Rock Health, a US venture fund focusing on digital health, reports that $1.5B has been invested in AI or machine learning solutions that are targeted at the biopharma industry. Merck has invested $40M in TriNetX, a clinical data and analytics company, and Roivant Sciences has invested $40.5M in Datavant, which connects fragmented health data sets. RWE is being used to augment clinical trials where not enough data is available. Novartis CEO Vas Narasimhan has described his firm as “a data science company.” Novartis is looking to combine data from clinical trials with other information about patients, such as genetic make-up. Dr. Narasimhan notes, “If you look at the tech companies… they realized that actually the core asset for them is the data-mining of all of that experience.”

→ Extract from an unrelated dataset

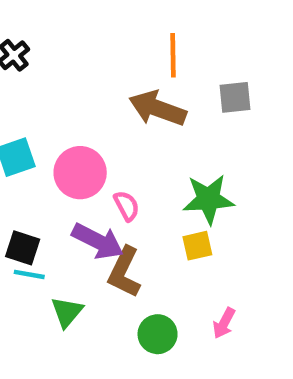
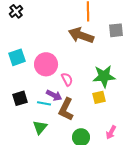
purple arrow: (98, 241) -> (54, 95), size x0.7
black square: (23, 248) -> (20, 98), turned -35
cyan line: (29, 274) -> (44, 103), moved

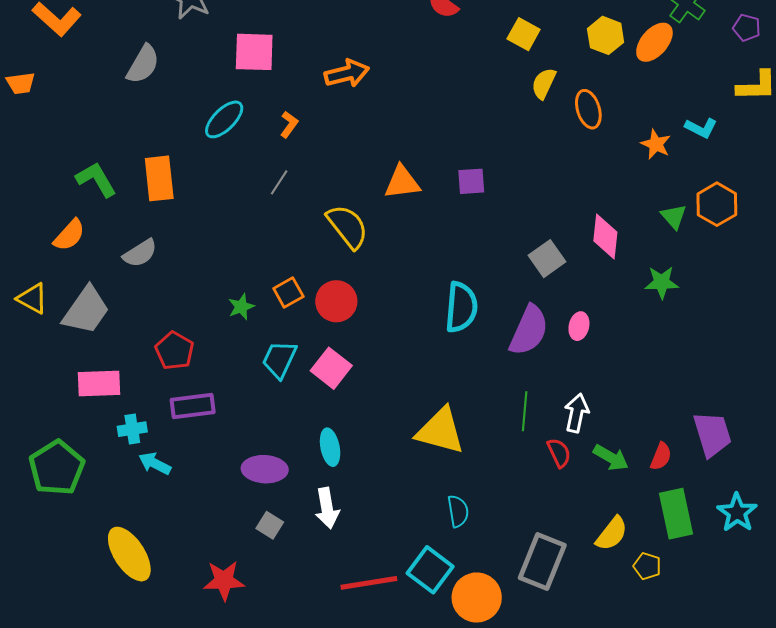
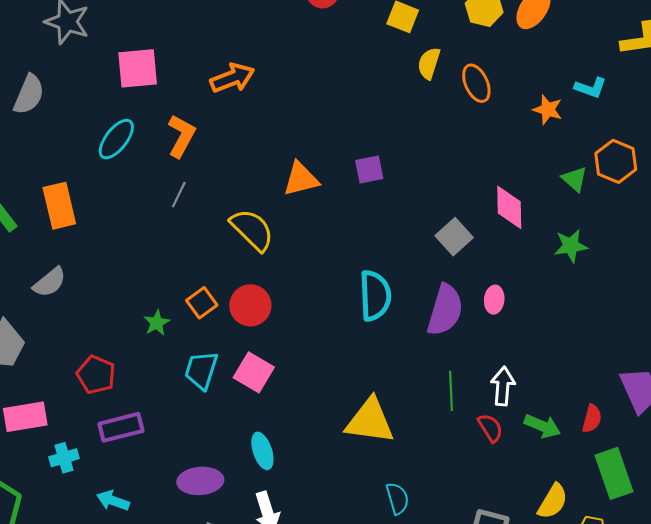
orange L-shape: (289, 124) -> (181, 136), size x1.6
cyan arrow: (155, 463) -> (113, 501), moved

The explosion of data, and data initiatives that are underway in the life sciences has the potential to reshape the future of the industry and of patient care. This embrace of data has been coming for some time now, but the worldwide Covid pandemic generated heightened awareness and new urgency. From the application of Real-World Evidence data to the capture and analysis of new sources of genomic and epidemiological data, medical records, and other data sources, the embrace of data-driven decision making in the life sciences is gaining new momentum. Gaurav Tripathi, CTO of Innoplexus, sums up the opportunity well, “Data and machine learning will dramatically reduce the time to market for new therapies, reduce the time and investment required for targeting rare diseases, enable precise and more personalized medicines, and automate key processes that will improve efficiency by orders of magnitude.” For companies and data professionals operating in the healthcare and life sciences arena, the coming years will surely be fast paced, and will likely be transformational.